Der Gerichtshof befindet, dass das Unionsrecht Maßnahmen wie den von Italien erlassenen entgegensteht. Nach der Richtlinie über den elektronischen Geschäftsverkehr regelt der Herkunftsmitgliedstaat der Gesellschaft, die Dienste der Informationsgesellschaft anbietet, deren Erbringung. Die Bestimmungsmitgliedstaaten, die an den Grundsatz der gegenseitigen Anerkennung gebunden sind, dürfen den freien Verkehr solcher Dienstleistungen, von Ausnahmen abgesehen, nicht beschränken. Somit darf Italien in anderen Mitgliedstaaten niedergelassenen Anbietern dieser Dienste keine zusätzlichen Verpflichtungen auferlegen, die für die Erbringung der fraglichen Dienste nicht im Niederlassungsmitgliedstaat, wohl aber in Italien vorgesehen sind. Diese Verpflichtungen fallen nicht unter die von der Richtlinie über den elektronischen Geschäftsverkehr zugelassenen Ausnahmen. Sie haben nämlich zum einen vorbehaltlich einer Überprüfung durch das italienische Gericht eine allgemeine und abstrakte Geltung. Zum anderen sind sie nicht erforderlich, um eines der in dieser Richtlinie genannten Ziele des Allgemeininteresses zu schützen.

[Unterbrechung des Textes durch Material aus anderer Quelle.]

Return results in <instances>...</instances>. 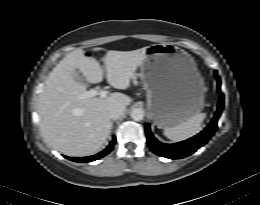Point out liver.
<instances>
[{
  "label": "liver",
  "mask_w": 260,
  "mask_h": 205,
  "mask_svg": "<svg viewBox=\"0 0 260 205\" xmlns=\"http://www.w3.org/2000/svg\"><path fill=\"white\" fill-rule=\"evenodd\" d=\"M146 49L107 51L104 59L107 82L117 89L128 88L135 71L145 59ZM78 74L89 83L103 80L99 63L78 49L66 55L50 72L38 103L44 139L68 156L95 153L110 135L112 122L108 110L116 105L126 107L132 102L129 96L120 92L105 98L79 99L86 92L87 84L76 80Z\"/></svg>",
  "instance_id": "1"
}]
</instances>
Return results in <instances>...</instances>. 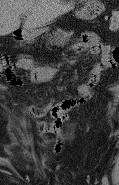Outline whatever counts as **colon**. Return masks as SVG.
<instances>
[{
    "label": "colon",
    "instance_id": "5ec220e1",
    "mask_svg": "<svg viewBox=\"0 0 119 185\" xmlns=\"http://www.w3.org/2000/svg\"><path fill=\"white\" fill-rule=\"evenodd\" d=\"M119 27V13L115 10L110 17V28L115 30ZM102 80V79H101Z\"/></svg>",
    "mask_w": 119,
    "mask_h": 185
}]
</instances>
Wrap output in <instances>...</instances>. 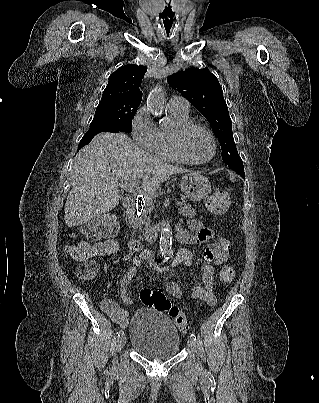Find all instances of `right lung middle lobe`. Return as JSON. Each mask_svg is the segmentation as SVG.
I'll list each match as a JSON object with an SVG mask.
<instances>
[{
  "label": "right lung middle lobe",
  "mask_w": 319,
  "mask_h": 403,
  "mask_svg": "<svg viewBox=\"0 0 319 403\" xmlns=\"http://www.w3.org/2000/svg\"><path fill=\"white\" fill-rule=\"evenodd\" d=\"M138 107L118 103H103L97 106L90 124L93 129H122L131 132L132 119Z\"/></svg>",
  "instance_id": "dd1d6c3e"
}]
</instances>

Die Einführung dieser Verpflichtungen ist außerdem nicht mit der von den italienischen Behörden geltend gemachten Absicht zu rechtfertigen, für eine angemessene und wirksame Durchsetzung der genannten Verordnung zu sorgen.

Fußnoten

1 Verordnung (EU) 2019/1150 des Europäischen Parlaments und des Rates vom 20. Juni 2019 zur Förderung von Fairness und Transparenz für gewerbliche Nutzer von Online-Vermittlungsdiensten.
2 Gegen die Verordnung 2019/1150 und, mit Ausnahme der Rechtssache C-663/22, Expedia, gegen mehrere Richtlinien, insbesondere gegen die Richtlinie 2000/31/EG des Europäischen Parlaments und des Rates vom 8. Juni 2000 über bestimmte rechtliche Aspekte der Dienste der Informationsgesellschaft, insbesondere des elektronischen Geschäftsverkehrs, im Binnenmarkt („Richtlinie über den elektronischen Geschäftsverkehr“).